• _STORED DATA_
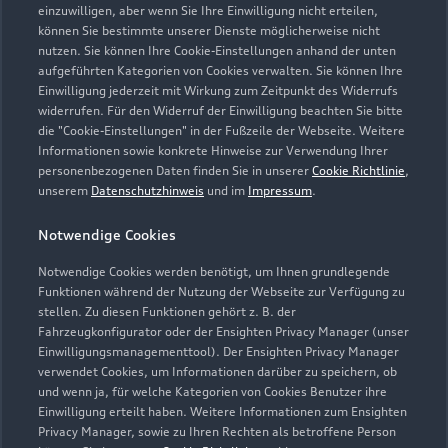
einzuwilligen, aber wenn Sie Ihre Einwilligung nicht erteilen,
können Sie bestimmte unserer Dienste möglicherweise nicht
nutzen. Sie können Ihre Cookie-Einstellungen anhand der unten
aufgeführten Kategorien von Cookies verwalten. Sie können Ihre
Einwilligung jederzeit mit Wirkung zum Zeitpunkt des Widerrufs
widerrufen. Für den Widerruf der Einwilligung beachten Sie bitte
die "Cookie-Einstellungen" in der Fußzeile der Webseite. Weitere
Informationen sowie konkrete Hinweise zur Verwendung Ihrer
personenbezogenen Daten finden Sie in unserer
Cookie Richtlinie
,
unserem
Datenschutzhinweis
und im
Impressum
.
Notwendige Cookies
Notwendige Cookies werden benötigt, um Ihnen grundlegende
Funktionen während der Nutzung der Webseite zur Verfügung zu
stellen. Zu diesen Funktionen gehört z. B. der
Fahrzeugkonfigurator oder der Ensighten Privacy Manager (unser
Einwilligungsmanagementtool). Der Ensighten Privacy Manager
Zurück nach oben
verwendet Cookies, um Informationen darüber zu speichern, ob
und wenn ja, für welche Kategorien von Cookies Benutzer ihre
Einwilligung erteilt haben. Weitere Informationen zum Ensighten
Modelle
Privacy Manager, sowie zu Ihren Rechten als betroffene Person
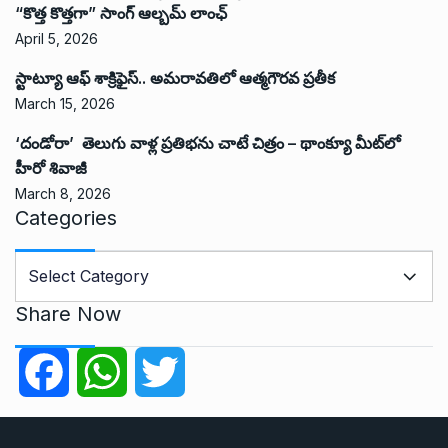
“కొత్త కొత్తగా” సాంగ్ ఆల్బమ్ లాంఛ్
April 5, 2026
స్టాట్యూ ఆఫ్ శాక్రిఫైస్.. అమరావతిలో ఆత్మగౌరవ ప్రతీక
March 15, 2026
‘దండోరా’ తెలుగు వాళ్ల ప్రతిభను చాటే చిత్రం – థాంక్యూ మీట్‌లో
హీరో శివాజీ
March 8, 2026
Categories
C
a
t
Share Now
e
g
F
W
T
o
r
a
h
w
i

--

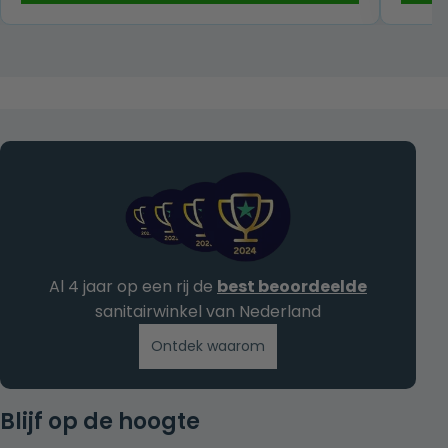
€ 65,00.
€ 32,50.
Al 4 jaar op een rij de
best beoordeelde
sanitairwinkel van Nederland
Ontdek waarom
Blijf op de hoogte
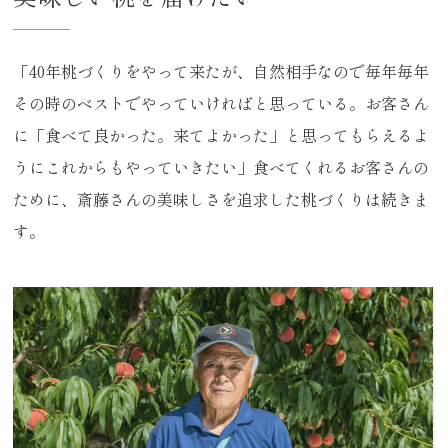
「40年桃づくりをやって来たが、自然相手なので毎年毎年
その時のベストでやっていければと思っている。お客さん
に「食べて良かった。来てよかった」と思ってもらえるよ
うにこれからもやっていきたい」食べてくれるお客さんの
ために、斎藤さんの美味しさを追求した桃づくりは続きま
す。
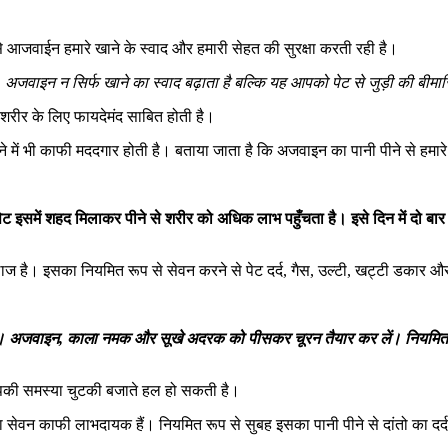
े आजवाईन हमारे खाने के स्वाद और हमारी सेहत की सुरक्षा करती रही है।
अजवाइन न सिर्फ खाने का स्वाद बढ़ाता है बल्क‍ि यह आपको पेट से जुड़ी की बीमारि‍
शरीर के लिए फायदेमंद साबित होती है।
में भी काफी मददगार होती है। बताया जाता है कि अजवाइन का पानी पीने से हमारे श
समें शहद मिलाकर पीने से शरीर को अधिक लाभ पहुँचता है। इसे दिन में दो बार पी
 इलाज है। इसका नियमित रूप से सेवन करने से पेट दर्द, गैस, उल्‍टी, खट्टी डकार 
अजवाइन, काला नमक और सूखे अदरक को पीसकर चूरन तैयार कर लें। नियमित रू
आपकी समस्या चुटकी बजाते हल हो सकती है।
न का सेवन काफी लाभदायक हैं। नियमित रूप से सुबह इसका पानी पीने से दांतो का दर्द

• _TASK INSTRUCTIONS_
Among the lines above, please find those with "Kategorien" and copy them.

• _YOUR RESPONSE_
aufgeführten Kategorien von Cookies verwalten. Sie können Ihre
und wenn ja, für welche Kategorien von Cookies Benutzer ihre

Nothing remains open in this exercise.